The Indicator x The Student: “Welcome to Earth”

Davis Rennella ’24 imagines a man traveling across worlds in a piece originally published in the Fall 2022 edition of “The Indicator.”

The Indicator x The Student: “Welcome to Earth”
The Celestial Sphere bridges worlds in an extraterrestrial facility in “Welcome to Earth.” Art courtesy of Kyla Biscocho ’25.

Two years. Two years many billions of miles away from his home planet. For this solitary space traveler, what had started as a bold expedition to new horizons for his people had become a disorienting journey through a galaxy that was hardly the unexplored frontier he had been taught to expect. Now, with his ship damaged, his crewmate lost, his mission long abandoned, he was closing in on a distant blue planet, with the idle hope of finding somewhere to rest for a while. On final approach, he discovered that it was home to a people who had built a proper landing site for craft such as his. A spacefaring people.

The roar of the engines faded as the craft came to rest on the landing pad. He opened the door to a blinding blue sky. Three figures approached him — an older woman with long brown hair, with a man on either side. She asked him his name — no one had addressed him by name in a long time — and he told her. Lief. The woman had only just finished telling him her name, Leila, before Lief stumbled and fell, being caught by one of the men. He hadn’t realized how weak he had become after months in microgravity conditions. They carried him away to a medical center, where he passed out on a soft white bed.
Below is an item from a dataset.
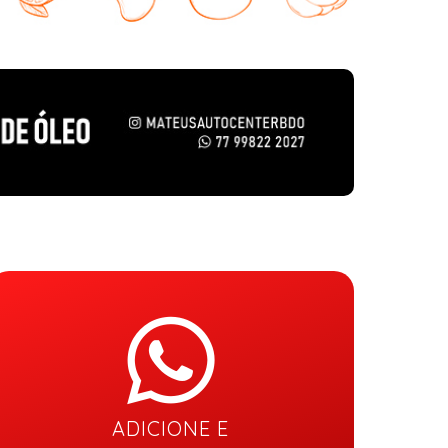
ADICIONE E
For the next week, a curious Leila kept watch over this extraterrestrial visitor while he regained his strength. She then offered to take him to what she called the Celestial Sphere. It was at the heart of the facility, past rows of hangars and research centers. In the distance there was a massive spire stretching towards the sky, anchored to the ground with what looked like a massive gun barrel. They called it the Lance, a machine which could launch ships into space at incredible speeds, allowing unprecedented distances to be covered across the galaxy. It loomed like a giant, its apex just piercing the clouds on this gray and windy day.

They stepped inside the Celestial Sphere, and Lief was met with what looked exactly like a sky filled with stars. There were catwalks spanning across the room, and two people in uniform stood near one corner of the dome, taking notes. A ring-shaped platform stretched around its equator.

“This room contains all our observations of the universe as we know it,” Leila explained. “We have records of all the expeditions which have left from Earth, which go back as far as 30,000 years. Some have produced settlements that we still hear back from sometimes. There’s also the occasional reading of a ship that has gone from a planet settled through a Lance jump to another world. That only happens once or twice a century, as far as we know.” She glanced at Lief pointedly.

“Most unusual of all is when a ship actually returns back to Earth from another star system. Not only is getting back immensely difficult, but there isn’t much reason to do so. We created the Lance for those who wish to explore the universe, and we’ve already explored our planet many times over.”

She seemed to be opening a door for Lief to tell his story.

“I didn’t know about any of this until I arrived — I always thought that my planet was the origin point of humanity in our galaxy. I’m just confused why I didn’t know anyone else existed.”

“How about this: you can find your home planet in the Sphere, and we’ll see when it was first settled. There have been instances where we made contact with ancient settlements who had forgotten their origins, and made it part of their religion or folklore instead.”

“Oh, well we don’t have any origin stories like that, as far as I know. We never studied our history that much, honestly.”

Leila had Lief stand on a circular platform at the center of the Sphere and point to the region of the sky where he resided. As he gestured, the entire virtual sky shifted with dizzying speed, as if their point of observation suddenly had moved hundreds of light years away. It took only a few more adjustments to find his star system, and finally his home planet.

Leila looked on in disbelief. “Are you sure this is the right place?”

“Of course! I’ve been looking back on my home planet in the sky every day for the past two years.”

“No, I believe you, it’s just — no one’s ever been there before. Yet, here you are.” Leila asked Lief to guide her, using the Celestial Sphere, to each of the planets he had visited on his way to Earth. He told her stories from each one, and the data lined up with what Lief described. Leila listened with fascination.

“Could it be possible that there were explorers that preceded your people?” Lief asked.

“I just don’t know. It doesn’t make sense .… Before the Lance, we didn’t have anything that could have gotten anywhere close to this system. It took us a very long time to be able to explore the galaxy. That has been our dream, ever since we survived the Great Burning.”

“The Great Burning?”

“It was a time where our planet was a much less hospitable place than it is today. Our geologists say that there may have been another very accomplished civilization before the great burning, one that might have actually been responsible for it. But we have no written records of what happened. We can only speculate.”

“You don’t think that my people might have left Earth before everything collapsed?”

“That very well could be.” Leila looked at Lief, now with a greater stillness out of an inner reverence for the mystery Lief represented. Lief looked back onto the sphere, towards his home planet, that one dark, hooded figure among this dazzling constellation of human history, now impossibly far away.

“There’s gotta be somebody back home who knows.”